Metadata-Version: 2.2
Name: rethinkdc
Version: 0.3.0
Summary: Rethinkinig Large-scale Dataset Compression
Author: Lingao Xiao
Author-email: xiao_lingao@u.nus.edu
License: MIT
Keywords: dataset compression,deep learning,machine learning
Classifier: Development Status :: 3 - Alpha
Classifier: Intended Audience :: Developers
Classifier: Intended Audience :: Science/Research
Classifier: Programming Language :: Python :: 3
Classifier: Programming Language :: Python :: 3.10
Classifier: Programming Language :: Python :: 3.11
Classifier: Programming Language :: Python :: 3.12
Classifier: Topic :: Scientific/Engineering :: Artificial Intelligence
Requires-Python: >=3.10
Description-Content-Type: text/markdown
Requires-Dist: torch>=2.0.0
Requires-Dist: torchvision>=0.15.0
Requires-Dist: torchaudio>=2.0.0
Requires-Dist: numpy>=2.0
Requires-Dist: wandb>=0.19
Requires-Dist: rich>=13.9
Requires-Dist: huggingface-hub>=0.28
Requires-Dist: datasets>=3.2
Requires-Dist: pyyaml>=6.0
Dynamic: author
Dynamic: author-email
Dynamic: classifier
Dynamic: description
Dynamic: description-content-type
Dynamic: keywords
Dynamic: license
Dynamic: requires-dist
Dynamic: requires-python
Dynamic: summary

# Rethinking Large-scale Dataset Compression: Shifting Focus From Labels to Images
[[`Paper`]() | [`BibTex`](#citation) | [`🤗Dataset`](https://huggingface.co/collections/he-yang/rethinking-large-scale-dataset-compression-67a4634cb4ed419d3a6d2720) | [`📂Logs`](https://drive.google.com/drive/folders/17tearagY46nDj1D-MfegzM9kNAOAK8SR?usp=drive_link)]

---

Official Implementation for "[Rethinking Large-scale Dataset Compression: Shifting Focus From Labels to Images]()".

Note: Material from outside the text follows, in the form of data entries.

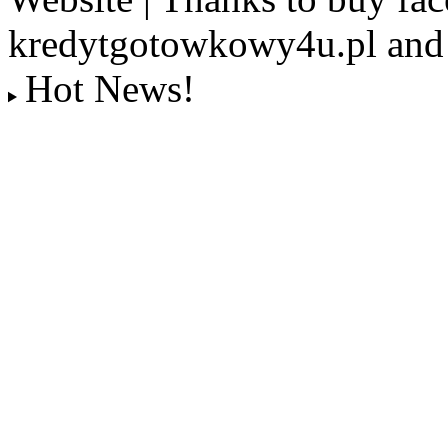
kredytgotowkowy4u.pl and 
Hot News!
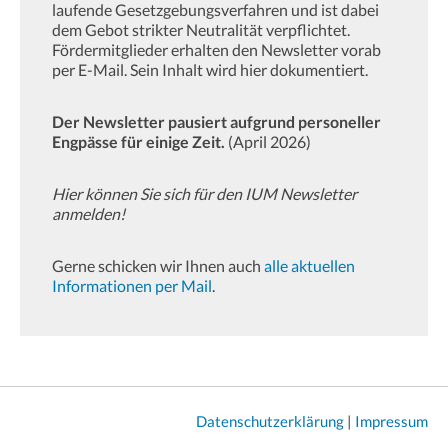
laufende Gesetzgebungsverfahren und ist dabei
dem Gebot strikter Neutralität verpflichtet.
Fördermitglieder erhalten den Newsletter vorab
per E-Mail. Sein Inhalt wird hier dokumentiert.
Der Newsletter pausiert aufgrund personeller
Engpässe für einige Zeit.
(April 2026)
Hier können Sie sich für den IUM Newsletter
anmelden!
Gerne schicken wir Ihnen auch
alle aktuellen
Informationen per Mail
.
Datenschutzerklärung
|
Impressum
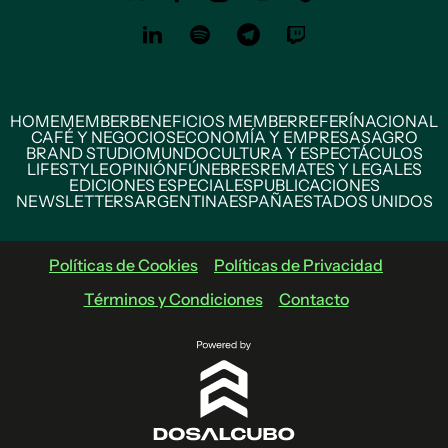
HOME
MEMBER
BENEFICIOS MEMBER
REFERÍ
NACIONAL
CAFÉ Y NEGOCIOS
ECONOMÍA Y EMPRESAS
AGRO
BRAND STUDIO
MUNDO
CULTURA Y ESPECTÁCULOS
LIFESTYLE
OPINIÓN
FÚNEBRES
REMATES Y LEGALES
EDICIONES ESPECIALES
PUBLICACIONES
NEWSLETTERS
ARGENTINA
ESPAÑA
ESTADOS UNIDOS
Políticas de Cookies
Políticas de Privacidad
Términos y Condiciones
Contacto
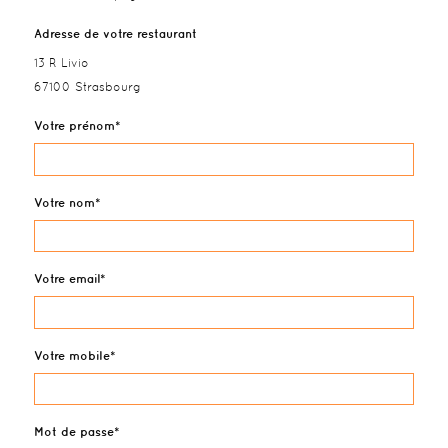
Adresse de votre restaurant
13 R Livio
67100 Strasbourg
Votre prénom
Votre nom
Votre email
Votre mobile
Mot de passe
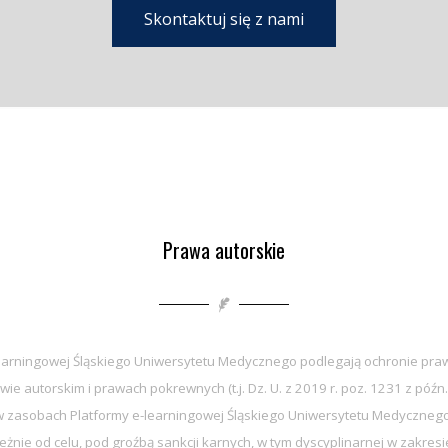
Skontaktuj się z nami
Prawa autorskie
earningowej Śląskiego Uniwersytetu Medycznego podlegają ochronie praw
wie autorskim i prawach pokrewnych (t.j. Dz. U. z 2019 r. poz. 1231 z późn.
zasobach Platformy e-learningowej Śląskiego Uniwersytetu Medycznego 
eżnie od celu, pod groźbą sankcji karnych, w tym dyscyplinarnej w zakre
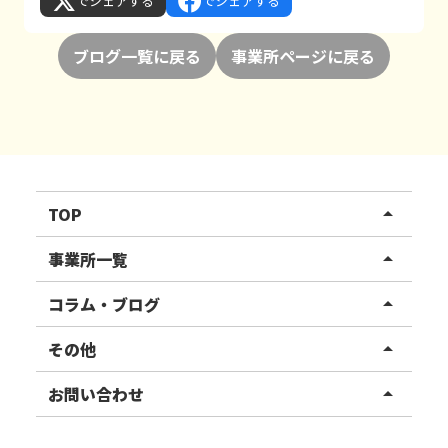
でシェアする
でシェアする
ブログ一覧に戻る
事業所ページに戻る
TOP
arrow_drop_up
リハスワーク
事業所一覧
arrow_drop_up
リハスファーム
関東エリア
コラム・ブログ
arrow_drop_up
東北エリア
事業所ブログ
その他
arrow_drop_up
甲信越エリア
ご利用者様の声
お知らせ
お問い合わせ
arrow_drop_up
北陸エリア
お役立ちコラム
よくある質問
資料請求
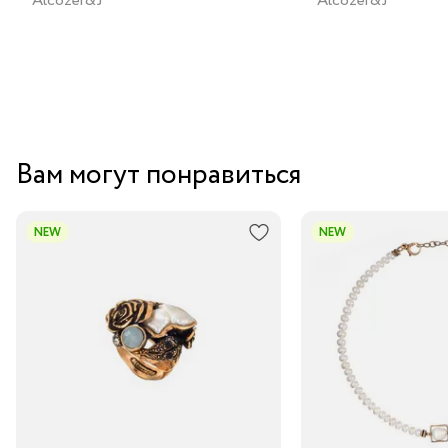
Alcozer&J
Alcozer&J
Вам могут понравиться
NEW
NEW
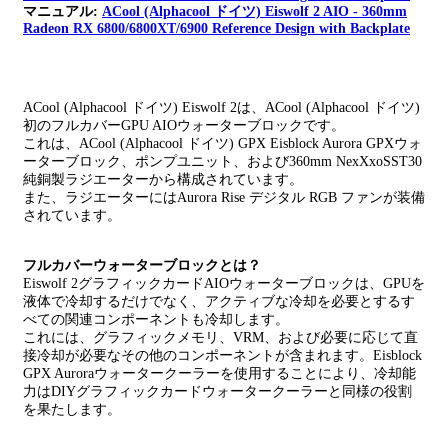
マニュアル:
ACool (Alphacool ドイツ) Eiswolf 2 AIO - 360mm
Radeon RX 6800/6800XT/6900 Reference Design with Backplate
ACool (Alphacool ドイツ) Eiswolf 2は、ACool (Alphacool ドイツ)
初のフルカバーGPU AIOウォーターブロックです。
これは、ACool (Alphacool ドイツ) GPX Eisblock Aurora GPXウォ
ーターブロック、ポンプユニット、および360mm NexXxoSST30
純銅製ラジエーターから構成されています。
また、ラジエーターにはAurora Rise デジタル RGB ファンが装備
されています。
フルカバーウォーターブロックとは？
Eiswolf 2グラフィックカードAIOウォーターブロックは、GPUを
液体で冷却するだけでなく、アクティブな冷却を必要とするす
べての関連コンポーネントも冷却します。
これには、グラフィックメモリ、VRM、および必要に応じて直
接冷却が必要なその他のコンポーネントが含まれます。Eisblock
GPX Auroraウォータークーラーを使用することにより、冷却能
力はDIYグラフィックカードウォータークーラーと同様の役割
を果たします。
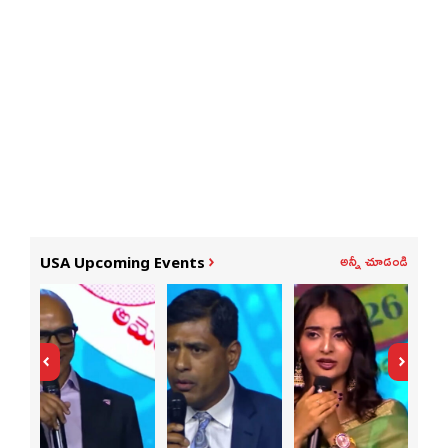
అన్నీ చూడండి
USA Upcoming Events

[Lingao Xiao](https://scholar.google.com/citations?user=MlNI5YYAAAAJ),&nbsp;
[Songhua Liu](https://scholar.google.com/citations?user=AnYh2rAAAAAJ),&nbsp;
[Yang He*](https://scholar.google.com/citations?user=vvnFsIIAAAAJ),&nbsp;
[Xinchao Wang](https://scholar.google.com/citations?user=w69Buq0AAAAJ)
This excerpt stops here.